Ward Cole signed up for Blippy a few weeks ago, even though he thought the idea was “kinda creepy.” The 33-year-old District resident — who is on Digg, Delicious, Reddit, Twitter, Facebook and Foursquare — said he heard about the site on Twitter and likes to be on the cutting edge of technology.
“It seemed like a little bit of an overshare, but I just kinda wanted to dive in,” he said.
But once he checked out the site, the only account he felt comfortable sharing was iTunes. (“I’ve Got A Rock ‘n’ Roll Heart” by Eric Clapton, and Shakespeare and Monopoly apps for his iPhone.) He might consider linking his Amazon account, he said, but his credit and debit card accounts would be a step too far. He has invited 15 to 20 friends to sign up for Blippy, but he has had no takers.
For now, the sites say they want to establish a following and worry about making money later — and that concerns privacy advocates: Users are relinquishing personal information without knowing how it might be used in the future.
Three years ago, Facebook experimented with a similar concept called Beacon. When members visited Web sites such as Blockbuster, Zappos and Overstock.com, it published alerts that sometimes ran alongside ads or a person’s photo. The move sparked outrage among users, prompting a petition drive by MoveOn.org and a class-action lawsuit. Facebook eventually axed the program and settled the suit for $9.5 million, which it promised to use to create a foundation to study privacy issues.
But just this week, Facebook and MySpace faced another privacy snag when the Wall Street Journal discovered a loophole that allowed advertisers to track which users clicked on their ads, a violation of the sites’ privacy policies.

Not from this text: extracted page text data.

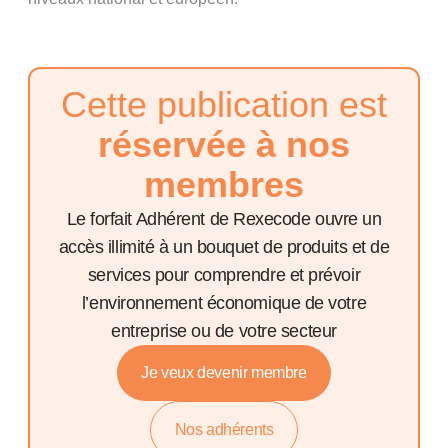
Cette publication est
réservée à nos
membres
Le forfait Adhérent de Rexecode ouvre un
accès illimité à un bouquet de produits et de
services pour comprendre et prévoir
l’environnement économique de votre
entreprise ou de votre secteur
Je veux devenir membre
Nos adhérents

The companies have promised to fix the problem.
“It’s not just about a private exchange between friends. The business is basically about providing access to you to advertisers and marketers,” said Chester, of the Center for Digital Democracy. “There are little strangers listening in.”
The founders of Blippy and Swipely say they are committed to transparency and intend to keep users informed as their advertising plans develop.
When Blippy discovered a technical problem last month that exposed several users’ credit card information to Google for three months, chief executive Ashvin Kumar blogged about the issue and vowed to hire a chief security officer and create a privacy center for users.
“Posting something online is almost as bad as getting a tattoo,” said Underhill, the author. “The act of pulling it off or making it disappear ultimately is expensive, and it’s never complete. No matter what you do about it, it leaves a little scar.”